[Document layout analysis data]

==*==

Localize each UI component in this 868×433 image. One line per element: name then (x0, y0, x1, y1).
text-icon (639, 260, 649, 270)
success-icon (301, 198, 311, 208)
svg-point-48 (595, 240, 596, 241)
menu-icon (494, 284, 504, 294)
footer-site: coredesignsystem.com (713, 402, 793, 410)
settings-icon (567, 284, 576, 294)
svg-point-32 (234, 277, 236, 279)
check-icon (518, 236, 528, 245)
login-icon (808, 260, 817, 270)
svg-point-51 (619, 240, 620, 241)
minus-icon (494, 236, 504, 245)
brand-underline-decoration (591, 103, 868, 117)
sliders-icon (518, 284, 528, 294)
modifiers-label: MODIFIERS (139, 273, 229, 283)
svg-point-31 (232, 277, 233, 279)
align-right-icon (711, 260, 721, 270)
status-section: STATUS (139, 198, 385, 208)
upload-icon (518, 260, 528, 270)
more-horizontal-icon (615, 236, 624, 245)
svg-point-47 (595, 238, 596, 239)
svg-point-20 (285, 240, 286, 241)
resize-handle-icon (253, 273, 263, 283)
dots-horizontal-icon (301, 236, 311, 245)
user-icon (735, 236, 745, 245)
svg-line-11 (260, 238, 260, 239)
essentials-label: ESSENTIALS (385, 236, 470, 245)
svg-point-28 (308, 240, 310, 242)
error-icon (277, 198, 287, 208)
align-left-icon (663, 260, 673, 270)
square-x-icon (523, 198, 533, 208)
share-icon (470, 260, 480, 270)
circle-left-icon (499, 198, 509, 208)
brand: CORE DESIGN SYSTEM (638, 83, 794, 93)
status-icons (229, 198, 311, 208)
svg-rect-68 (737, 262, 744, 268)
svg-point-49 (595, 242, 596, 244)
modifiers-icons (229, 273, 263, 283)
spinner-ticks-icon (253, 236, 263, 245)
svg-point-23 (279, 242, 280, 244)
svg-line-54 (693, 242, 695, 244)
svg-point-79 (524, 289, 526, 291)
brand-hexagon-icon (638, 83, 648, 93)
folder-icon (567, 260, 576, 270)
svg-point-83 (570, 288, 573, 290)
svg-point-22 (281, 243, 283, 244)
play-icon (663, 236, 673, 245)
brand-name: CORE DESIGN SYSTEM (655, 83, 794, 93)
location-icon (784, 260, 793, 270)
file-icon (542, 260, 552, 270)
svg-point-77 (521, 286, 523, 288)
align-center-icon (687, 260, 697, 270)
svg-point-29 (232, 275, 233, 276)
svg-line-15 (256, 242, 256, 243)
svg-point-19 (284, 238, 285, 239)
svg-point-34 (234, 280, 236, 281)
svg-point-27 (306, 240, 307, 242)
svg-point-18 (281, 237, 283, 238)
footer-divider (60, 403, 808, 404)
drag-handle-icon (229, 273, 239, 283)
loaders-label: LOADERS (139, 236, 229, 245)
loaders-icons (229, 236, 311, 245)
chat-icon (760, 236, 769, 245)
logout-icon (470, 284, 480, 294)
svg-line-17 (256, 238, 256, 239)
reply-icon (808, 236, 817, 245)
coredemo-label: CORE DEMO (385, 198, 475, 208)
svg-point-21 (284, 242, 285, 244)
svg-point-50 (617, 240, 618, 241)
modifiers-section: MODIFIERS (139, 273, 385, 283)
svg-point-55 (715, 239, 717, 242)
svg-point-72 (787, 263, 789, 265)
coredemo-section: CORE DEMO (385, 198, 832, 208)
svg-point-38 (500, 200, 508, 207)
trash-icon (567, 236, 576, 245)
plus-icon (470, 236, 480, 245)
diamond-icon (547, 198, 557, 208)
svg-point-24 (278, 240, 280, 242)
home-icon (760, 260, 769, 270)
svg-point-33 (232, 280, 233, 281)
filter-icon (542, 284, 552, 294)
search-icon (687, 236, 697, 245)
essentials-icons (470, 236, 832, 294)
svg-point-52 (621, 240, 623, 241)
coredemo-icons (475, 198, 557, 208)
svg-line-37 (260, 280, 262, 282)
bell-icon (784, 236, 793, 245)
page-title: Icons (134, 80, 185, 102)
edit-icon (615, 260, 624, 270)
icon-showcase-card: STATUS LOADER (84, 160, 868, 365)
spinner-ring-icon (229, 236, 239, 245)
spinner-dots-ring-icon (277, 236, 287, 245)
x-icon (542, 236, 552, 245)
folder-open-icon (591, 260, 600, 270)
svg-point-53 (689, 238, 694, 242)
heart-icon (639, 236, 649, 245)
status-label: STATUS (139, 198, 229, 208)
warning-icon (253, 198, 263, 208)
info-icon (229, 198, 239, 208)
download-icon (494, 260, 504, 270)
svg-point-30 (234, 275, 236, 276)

==*==

■ **WHAT IS NEEDED**
Faithfully copy every entry, leaving nothing out.

■ **OUTPUT OF THE EXERCISE**
Localize each UI component in this 868×433 image. One line per element: name then (x0, y0, x1, y1).
text-icon (639, 260, 649, 270)
success-icon (301, 198, 311, 208)
svg-point-48 (595, 240, 596, 241)
menu-icon (494, 284, 504, 294)
footer-site: coredesignsystem.com (713, 402, 793, 410)
settings-icon (567, 284, 576, 294)
svg-point-32 (234, 277, 236, 279)
check-icon (518, 236, 528, 245)
login-icon (808, 260, 817, 270)
svg-point-51 (619, 240, 620, 241)
minus-icon (494, 236, 504, 245)
brand-underline-decoration (591, 103, 868, 117)
sliders-icon (518, 284, 528, 294)
modifiers-label: MODIFIERS (139, 273, 229, 283)
svg-point-31 (232, 277, 233, 279)
align-right-icon (711, 260, 721, 270)
status-section: STATUS (139, 198, 385, 208)
upload-icon (518, 260, 528, 270)
more-horizontal-icon (615, 236, 624, 245)
svg-point-47 (595, 238, 596, 239)
svg-point-20 (285, 240, 286, 241)
resize-handle-icon (253, 273, 263, 283)
dots-horizontal-icon (301, 236, 311, 245)
user-icon (735, 236, 745, 245)
svg-line-11 (260, 238, 260, 239)
essentials-label: ESSENTIALS (385, 236, 470, 245)
svg-point-28 (308, 240, 310, 242)
error-icon (277, 198, 287, 208)
align-left-icon (663, 260, 673, 270)
square-x-icon (523, 198, 533, 208)
share-icon (470, 260, 480, 270)
circle-left-icon (499, 198, 509, 208)
brand: CORE DESIGN SYSTEM (638, 83, 794, 93)
status-icons (229, 198, 311, 208)
svg-rect-68 (737, 262, 744, 268)
svg-point-49 (595, 242, 596, 244)
modifiers-icons (229, 273, 263, 283)
spinner-ticks-icon (253, 236, 263, 245)
svg-point-23 (279, 242, 280, 244)
svg-line-54 (693, 242, 695, 244)
svg-point-79 (524, 289, 526, 291)
brand-hexagon-icon (638, 83, 648, 93)
folder-icon (567, 260, 576, 270)
svg-point-83 (570, 288, 573, 290)
svg-point-22 (281, 243, 283, 244)
play-icon (663, 236, 673, 245)
brand-name: CORE DESIGN SYSTEM (655, 83, 794, 93)
location-icon (784, 260, 793, 270)
file-icon (542, 260, 552, 270)
svg-point-77 (521, 286, 523, 288)
align-center-icon (687, 260, 697, 270)
svg-point-29 (232, 275, 233, 276)
svg-line-15 (256, 242, 256, 243)
svg-point-19 (284, 238, 285, 239)
svg-point-34 (234, 280, 236, 281)
svg-point-27 (306, 240, 307, 242)
svg-point-18 (281, 237, 283, 238)
footer-divider (60, 403, 808, 404)
drag-handle-icon (229, 273, 239, 283)
loaders-label: LOADERS (139, 236, 229, 245)
loaders-icons (229, 236, 311, 245)
chat-icon (760, 236, 769, 245)
logout-icon (470, 284, 480, 294)
svg-line-17 (256, 238, 256, 239)
reply-icon (808, 236, 817, 245)
coredemo-label: CORE DEMO (385, 198, 475, 208)
svg-point-21 (284, 242, 285, 244)
svg-point-50 (617, 240, 618, 241)
modifiers-section: MODIFIERS (139, 273, 385, 283)
svg-point-55 (715, 239, 717, 242)
svg-point-72 (787, 263, 789, 265)
coredemo-section: CORE DEMO (385, 198, 832, 208)
svg-point-38 (500, 200, 508, 207)
trash-icon (567, 236, 576, 245)
plus-icon (470, 236, 480, 245)
diamond-icon (547, 198, 557, 208)
svg-point-24 (278, 240, 280, 242)
home-icon (760, 260, 769, 270)
svg-point-33 (232, 280, 233, 281)
filter-icon (542, 284, 552, 294)
search-icon (687, 236, 697, 245)
essentials-icons (470, 236, 832, 294)
svg-point-52 (621, 240, 623, 241)
coredemo-icons (475, 198, 557, 208)
svg-line-37 (260, 280, 262, 282)
bell-icon (784, 236, 793, 245)
page-title: Icons (134, 80, 185, 102)
edit-icon (615, 260, 624, 270)
icon-showcase-card: STATUS LOADER (84, 160, 868, 365)
spinner-ring-icon (229, 236, 239, 245)
spinner-dots-ring-icon (277, 236, 287, 245)
x-icon (542, 236, 552, 245)
folder-open-icon (591, 260, 600, 270)
svg-point-53 (689, 238, 694, 242)
heart-icon (639, 236, 649, 245)
status-label: STATUS (139, 198, 229, 208)
warning-icon (253, 198, 263, 208)
info-icon (229, 198, 239, 208)
download-icon (494, 260, 504, 270)
svg-point-30 (234, 275, 236, 276)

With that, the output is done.